YOUR TASK: The reply should hold every entry exactly as written and none of the pictures.

EXERCISE INPUT:
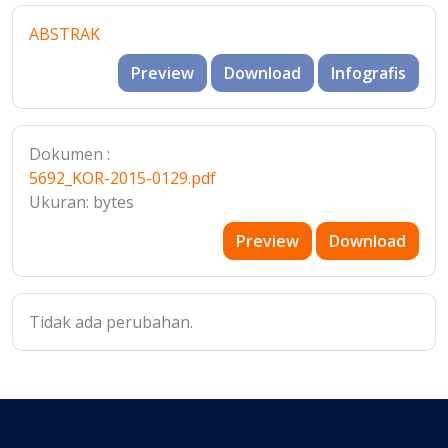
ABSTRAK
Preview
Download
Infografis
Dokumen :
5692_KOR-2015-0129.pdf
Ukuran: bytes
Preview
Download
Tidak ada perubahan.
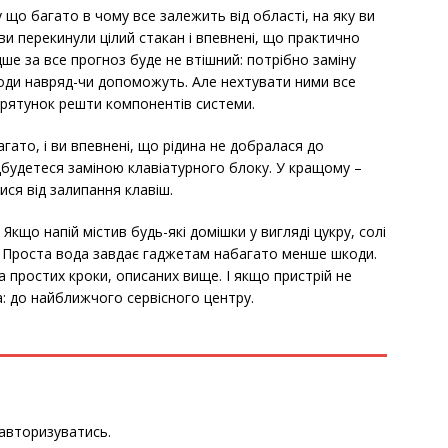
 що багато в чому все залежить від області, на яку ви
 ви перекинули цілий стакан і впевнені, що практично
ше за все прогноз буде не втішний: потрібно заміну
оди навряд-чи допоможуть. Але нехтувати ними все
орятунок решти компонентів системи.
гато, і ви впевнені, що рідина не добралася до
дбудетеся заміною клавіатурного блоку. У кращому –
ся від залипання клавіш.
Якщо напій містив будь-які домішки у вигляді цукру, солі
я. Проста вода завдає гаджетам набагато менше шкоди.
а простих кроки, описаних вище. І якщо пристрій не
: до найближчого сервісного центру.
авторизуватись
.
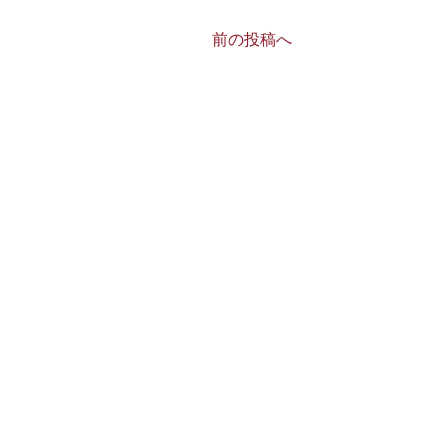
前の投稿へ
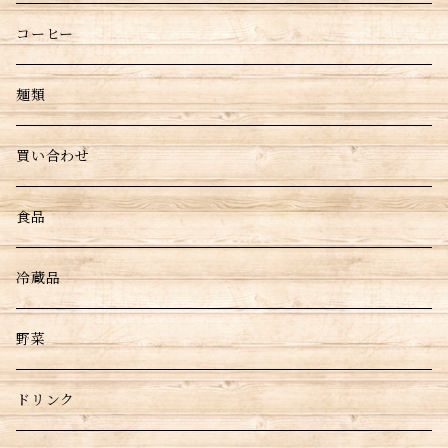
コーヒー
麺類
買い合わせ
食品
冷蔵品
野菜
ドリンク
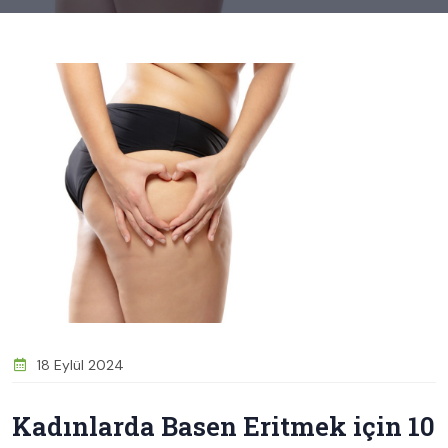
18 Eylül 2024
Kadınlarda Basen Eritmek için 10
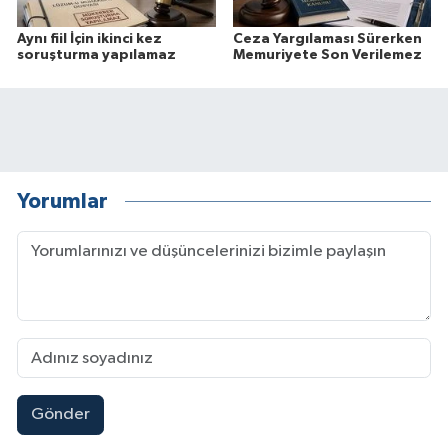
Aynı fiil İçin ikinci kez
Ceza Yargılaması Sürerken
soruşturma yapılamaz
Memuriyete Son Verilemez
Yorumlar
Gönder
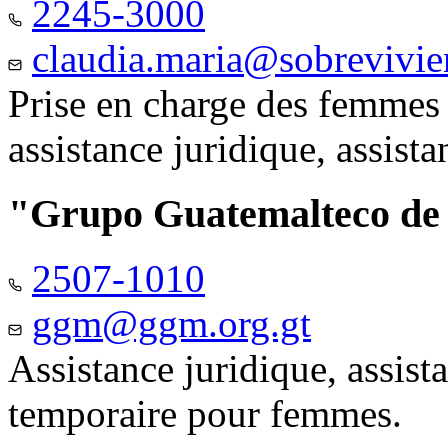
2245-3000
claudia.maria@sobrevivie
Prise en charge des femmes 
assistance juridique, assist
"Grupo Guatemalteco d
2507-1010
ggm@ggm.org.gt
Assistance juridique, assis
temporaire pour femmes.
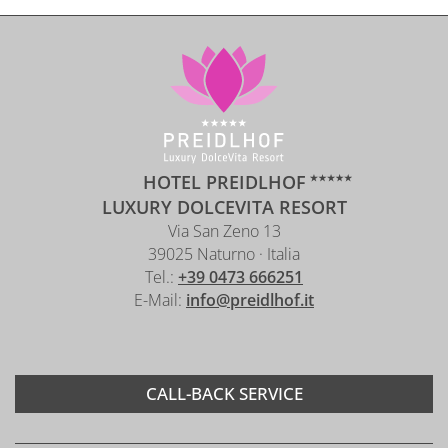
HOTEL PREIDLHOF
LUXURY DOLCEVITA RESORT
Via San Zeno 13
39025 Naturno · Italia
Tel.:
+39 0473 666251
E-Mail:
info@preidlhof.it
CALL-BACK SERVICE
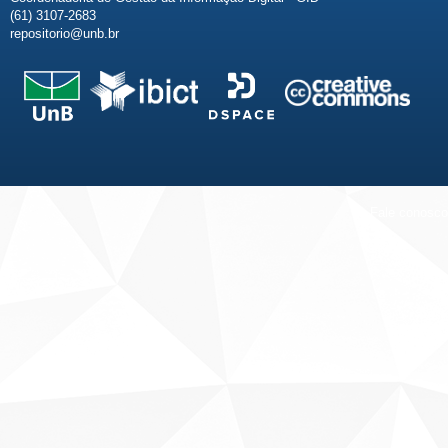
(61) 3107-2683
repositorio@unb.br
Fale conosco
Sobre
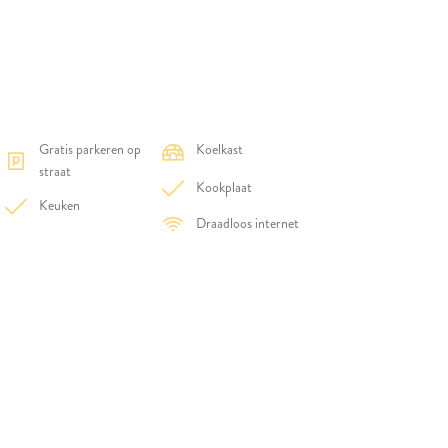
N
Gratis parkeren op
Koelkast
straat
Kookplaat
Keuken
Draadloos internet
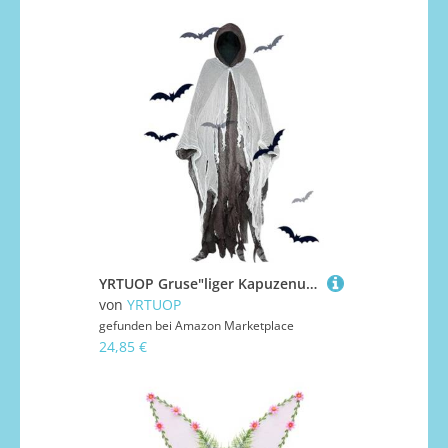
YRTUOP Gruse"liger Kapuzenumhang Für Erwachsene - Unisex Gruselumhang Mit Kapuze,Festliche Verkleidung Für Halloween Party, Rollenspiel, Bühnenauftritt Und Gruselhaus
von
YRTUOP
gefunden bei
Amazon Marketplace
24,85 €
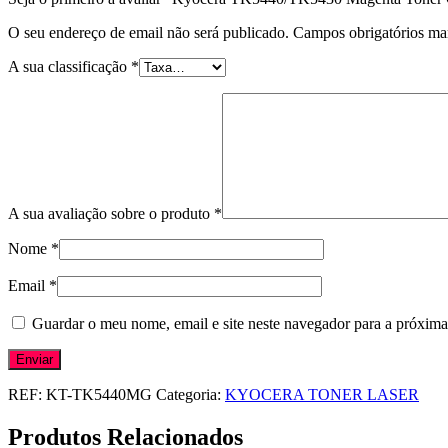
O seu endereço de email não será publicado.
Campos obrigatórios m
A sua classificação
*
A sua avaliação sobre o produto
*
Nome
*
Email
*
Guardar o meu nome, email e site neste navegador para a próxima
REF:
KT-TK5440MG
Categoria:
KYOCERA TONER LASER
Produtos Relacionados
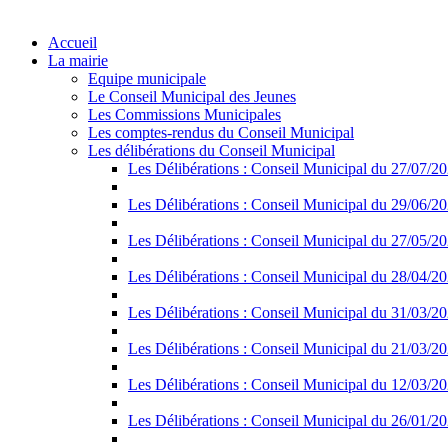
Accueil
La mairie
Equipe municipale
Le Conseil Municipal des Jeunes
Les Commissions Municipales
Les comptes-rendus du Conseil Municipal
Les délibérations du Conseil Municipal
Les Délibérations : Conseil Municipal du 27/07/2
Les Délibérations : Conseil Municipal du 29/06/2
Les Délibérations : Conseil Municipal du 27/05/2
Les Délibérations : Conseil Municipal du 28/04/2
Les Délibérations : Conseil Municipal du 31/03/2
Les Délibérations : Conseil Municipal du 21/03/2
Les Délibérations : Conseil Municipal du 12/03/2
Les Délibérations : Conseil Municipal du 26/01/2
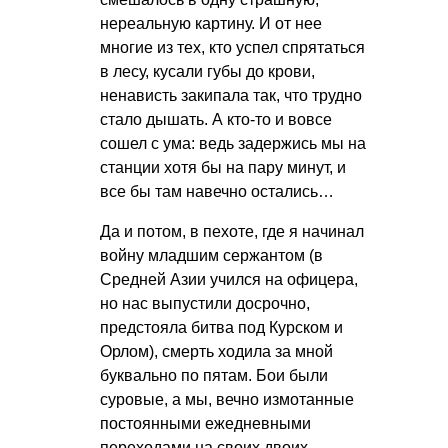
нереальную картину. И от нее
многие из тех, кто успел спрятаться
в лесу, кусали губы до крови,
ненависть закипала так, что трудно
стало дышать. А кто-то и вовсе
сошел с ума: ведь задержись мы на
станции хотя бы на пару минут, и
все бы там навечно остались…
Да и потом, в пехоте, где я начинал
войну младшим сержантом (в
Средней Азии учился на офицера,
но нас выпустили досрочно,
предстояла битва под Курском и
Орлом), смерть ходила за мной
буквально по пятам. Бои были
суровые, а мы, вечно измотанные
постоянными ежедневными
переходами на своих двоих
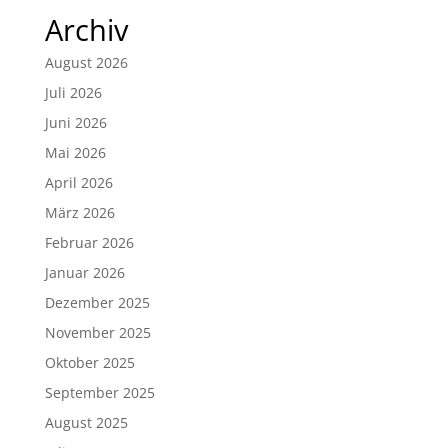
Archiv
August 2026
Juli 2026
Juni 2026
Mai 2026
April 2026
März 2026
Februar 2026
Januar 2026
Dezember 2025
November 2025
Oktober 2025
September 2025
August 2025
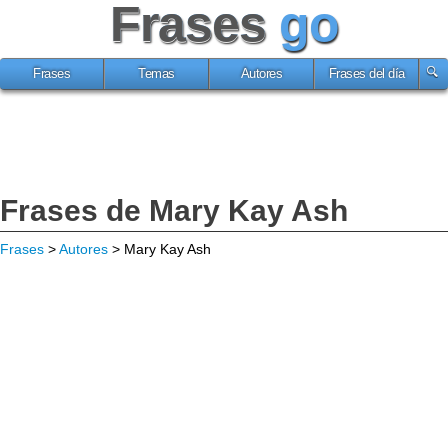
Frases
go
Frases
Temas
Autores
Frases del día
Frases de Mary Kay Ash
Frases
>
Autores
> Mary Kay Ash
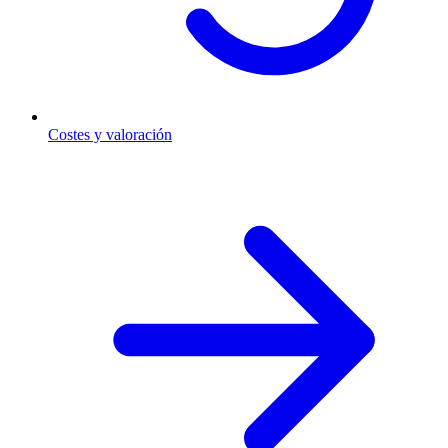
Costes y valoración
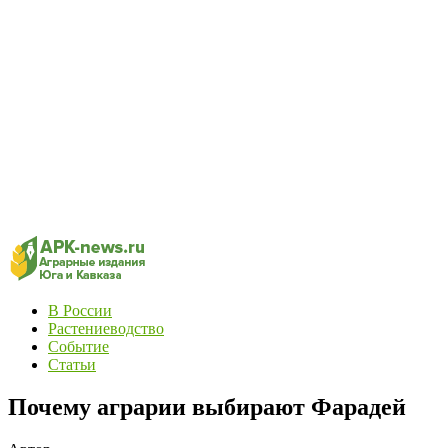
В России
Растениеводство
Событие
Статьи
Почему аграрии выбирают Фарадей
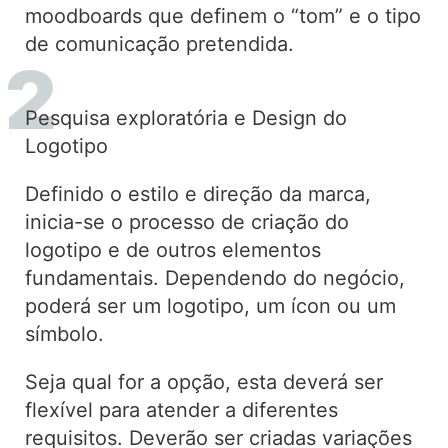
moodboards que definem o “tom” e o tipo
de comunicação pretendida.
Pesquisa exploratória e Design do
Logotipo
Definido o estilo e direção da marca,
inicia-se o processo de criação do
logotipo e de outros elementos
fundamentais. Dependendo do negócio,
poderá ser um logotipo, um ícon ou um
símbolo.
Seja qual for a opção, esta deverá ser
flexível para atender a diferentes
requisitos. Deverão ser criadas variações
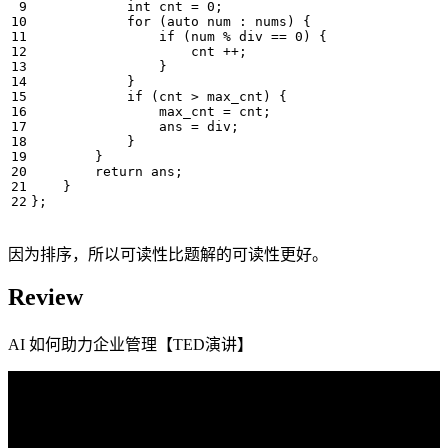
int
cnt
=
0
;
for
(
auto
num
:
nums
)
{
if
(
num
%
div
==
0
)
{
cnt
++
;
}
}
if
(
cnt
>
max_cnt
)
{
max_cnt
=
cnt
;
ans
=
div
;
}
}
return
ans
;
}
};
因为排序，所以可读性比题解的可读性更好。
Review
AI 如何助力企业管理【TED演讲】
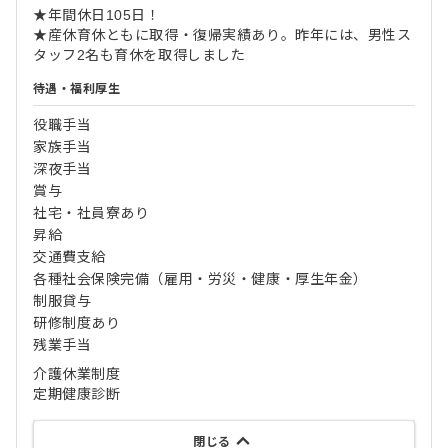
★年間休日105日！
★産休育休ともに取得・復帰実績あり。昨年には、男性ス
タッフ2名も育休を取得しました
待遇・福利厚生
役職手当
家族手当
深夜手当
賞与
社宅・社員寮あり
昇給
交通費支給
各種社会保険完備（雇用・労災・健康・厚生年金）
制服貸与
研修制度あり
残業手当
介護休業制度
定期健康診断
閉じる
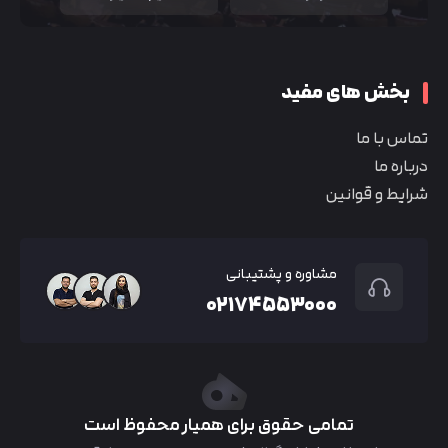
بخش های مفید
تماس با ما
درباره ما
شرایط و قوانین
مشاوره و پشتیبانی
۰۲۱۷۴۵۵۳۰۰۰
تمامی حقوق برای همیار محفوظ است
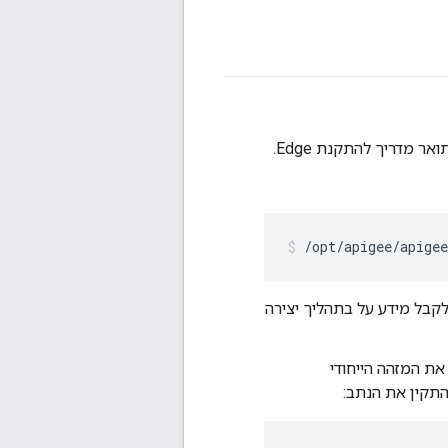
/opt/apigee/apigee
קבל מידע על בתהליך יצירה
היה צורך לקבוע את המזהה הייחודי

SOLUTION TO THIS TASK:
ABSTRAK
Preview
Download
Infografis
Dokumen :
5692_KOR-2015-0129.pdf
Ukuran: bytes
Preview
Download
Tidak ada perubahan.
 що багато в чому все залежить від області, на яку ви
 ви перекинули цілий стакан і впевнені, що практично
ше за все прогноз буде не втішний: потрібно заміну
оди навряд-чи допоможуть. Але нехтувати ними все
орятунок решти компонентів системи.
гато, і ви впевнені, що рідина не добралася до
дбудетеся заміною клавіатурного блоку. У кращому –
ся від залипання клавіш.
Якщо напій містив будь-які домішки у вигляді цукру, солі
я. Проста вода завдає гаджетам набагато менше шкоди.
а простих кроки, описаних вище. І якщо пристрій не
: до найближчого сервісного центру.
авторизуватись
.
前の投稿へ
コーヒー
麺類
買い合わせ
食品
冷蔵品
野菜
ドリンク
18 Eylül 2024
Kadınlarda Basen Eritmek için 10
Aynı fiil İçin ikinci kez
Ceza Yargılaması Sürerken
soruşturma yapılamaz
Memuriyete Son Verilemez
Yorumlar
Gönder
2245-3000
claudia.maria@sobrevivie
Prise en charge des femmes 
assistance juridique, assist
"Grupo Guatemalteco d
2507-1010
ggm@ggm.org.gt
Assistance juridique, assis
temporaire pour femmes.
HOTEL PREIDLHOF
LUXURY DOLCEVITA RESORT
Via San Zeno 13
39025 Naturno · Italia
Tel.:
+39 0473 666251
E-Mail:
info@preidlhof.it
CALL-BACK SERVICE
(61) 3107-2683
repositorio@unb.br
Fale conosco
Sobre
N
Gratis parkeren op
Koelkast
straat
Kookplaat
Keuken
Draadloos internet
YRTUOP Gruse"liger Kapuzenumhang Für Erwachsene - Unisex Gruselumhang Mit Kapuze,Festliche Verkleidung Für Halloween Party, Rollenspiel, Bühnenauftritt Und Gruselhaus
von
YRTUOP
gefunden bei
Amazon Marketplace
24,85 €
O seu endereço de email não será publicado.
Campos obrigatórios m
A sua classificação
*
A sua avaliação sobre o produto
*
Nome
*
Email
*
Guardar o meu nome, email e site neste navegador para a próxima
REF:
KT-TK5440MG
Categoria:
KYOCERA TONER LASER
Produtos Relacionados
Accueil
La mairie
Equipe municipale
Le Conseil Municipal des Jeunes
Les Commissions Municipales
Les comptes-rendus du Conseil Municipal
Les délibérations du Conseil Municipal
Les Délibérations : Conseil Municipal du 27/07/2
Les Délibérations : Conseil Municipal du 29/06/2
Les Délibérations : Conseil Municipal du 27/05/2
Les Délibérations : Conseil Municipal du 28/04/2
Les Délibérations : Conseil Municipal du 31/03/2
Les Délibérations : Conseil Municipal du 21/03/2
Les Délibérations : Conseil Municipal du 12/03/2
Les Délibérations : Conseil Municipal du 26/01/2
нереальную картину. И от нее
многие из тех, кто успел спрятаться
в лесу, кусали губы до крови,
ненависть закипала так, что трудно
стало дышать. А кто-то и вовсе
сошел с ума: ведь задержись мы на
станции хотя бы на пару минут, и
все бы там навечно остались…
Да и потом, в пехоте, где я начинал
войну младшим сержантом (в
Средней Азии учился на офицера,
но нас выпустили досрочно,
предстояла битва под Курском и
Орлом), смерть ходила за мной
буквально по пятам. Бои были
суровые, а мы, вечно измотанные
постоянными ежедневными
переходами на своих двоих
Archiv
August 2026
Juli 2026
Juni 2026
Mai 2026
April 2026
März 2026
Februar 2026
Januar 2026
Dezember 2025
November 2025
Oktober 2025
September 2025
August 2025
Frases
go
Frases
Temas
Autores
Frases del día
Frases de Mary Kay Ash
Frases
>
Autores
> Mary Kay Ash
Costes y valoración
В России
Растениеводство
Событие
Статьи
Почему аграрии выбирают Фарадей
moodboards que definem o “tom” e o tipo
de comunicação pretendida.
Pesquisa exploratória e Design do
Logotipo
Definido o estilo e direção da marca,
inicia-se o processo de criação do
logotipo e de outros elementos
fundamentais. Dependendo do negócio,
poderá ser um logotipo, um ícon ou um
símbolo.
Seja qual for a opção, esta deverá ser
flexível para atender a diferentes
requisitos. Deverão ser criadas variações
int
cnt
=
0
;
for
(
auto
num
:
nums
)
{
if
(
num
%
div
==
0
)
{
cnt
++
;
}
}
if
(
cnt
>
max_cnt
)
{
max_cnt
=
cnt
;
ans
=
div
;
}
}
return
ans
;
}
};
因为排序，所以可读性比题解的可读性更好。
Review
AI 如何助力企业管理【TED演讲】
★年間休日105日！
★産休育休ともに取得・復帰実績あり。昨年には、男性ス
タッフ2名も育休を取得しました
待遇・福利厚生
役職手当
家族手当
深夜手当
賞与
社宅・社員寮あり
昇給
交通費支給
各種社会保険完備（雇用・労災・健康・厚生年金）
制服貸与
研修制度あり
残業手当
介護休業制度
定期健康診断
閉じる
بخش های مفید
تماس با ما
درباره ما
شرایط و قوانین
مشاوره و پشتیبانی
۰۲۱۷۴۵۵۳۰۰۰
تمامی حقوق برای همیار محفوظ است
/opt/apigee/apigee
קבל מידע על בתהליך יצירה
היה צורך לקבוע את המזהה הייחודי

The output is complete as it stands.